Fourth, it is implemented using arbitrary definitions and thresholds. 8-30g only considers housing that is deed-restricted or publicly owned as “affordable housing”, ignoring market-rate housing that is naturally affordable. This flawed definition of affordable housing makes meeting the 10% exemption threshold a virtual impossibility for most municipalities. It is not surprising that after 30 years of 8-30g there are fewer exempt communities now than in 1989 when the law was adopted. No question, 8-30g has led to the construction of affordable housing that would not have been built otherwise, but the lack of progress in a key metric indicates a flawed policy that needs to be reformed.
Fifth, it is completely untethered to any fundamental design principles. This is unacceptable. It has become clear that developers have lost all restraint, judging from the recently proposed massive five-story, 102 unit, 8-30g project situated in a single-family neighborhood at 751 Weed Street in New Canaan. The Rubicon has been crossed; developers will no longer make any concession to character, scale, or beauty. We don’t have to accept this; we know how to build beautiful places. There is no reason every new development or redevelopment project in our cities, towns, and villages shouldn’t be capable of inspiring “joy, love, and wonder,” instead of vitriol.

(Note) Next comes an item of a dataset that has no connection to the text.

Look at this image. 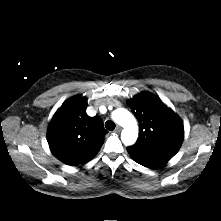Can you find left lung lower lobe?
I'll list each match as a JSON object with an SVG mask.
<instances>
[{"instance_id": "1", "label": "left lung lower lobe", "mask_w": 221, "mask_h": 221, "mask_svg": "<svg viewBox=\"0 0 221 221\" xmlns=\"http://www.w3.org/2000/svg\"><path fill=\"white\" fill-rule=\"evenodd\" d=\"M136 162L145 166V167L152 168V169L158 168L161 165L166 163V161H163L160 159H153V160H147V161H136Z\"/></svg>"}]
</instances>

The state needs to adopt one simple principle; it should grant the presumption of validity to new lower-cost, market-rate housing, that is built in accordance with objective, locally appropriate design principles. There should be no requirement to provide below-market-units. I believe this principle would best be implemented by Form-Based Codes (FBC). The Council of Governments are in the best position to develop FBC templates for the different neighborhood typologies found regionally. These templates would then be adapted and implemented locally. The state should offer a compromise to exempt any municipality from the current 8-30g law that implements pro-housing FBC. The state will also need to provide technical and financial assistance to help with community engagement, planning and code implementation, and infrastructure.
Now is the time to unleash the swarm of small builders (who are essentially excluded from the current 8-30g law), working from a pattern book of timeless design principles, to build beautiful places and the lower-cost housing we need. Over time many older units will filter down and become naturally affordable. No question this will be a gradual, incremental, and iterative process, but it is the most equitable way forward, instead of just enabling big developers to exploit the current 8-30g law and operate at will.
Affordable housing is a critical issue and there are truths and errors on both sides of the debate. Unfortunately, we are talking past one another trying to reach what I believe is a common goal, that access to adequate housing is both a moral and economic imperative.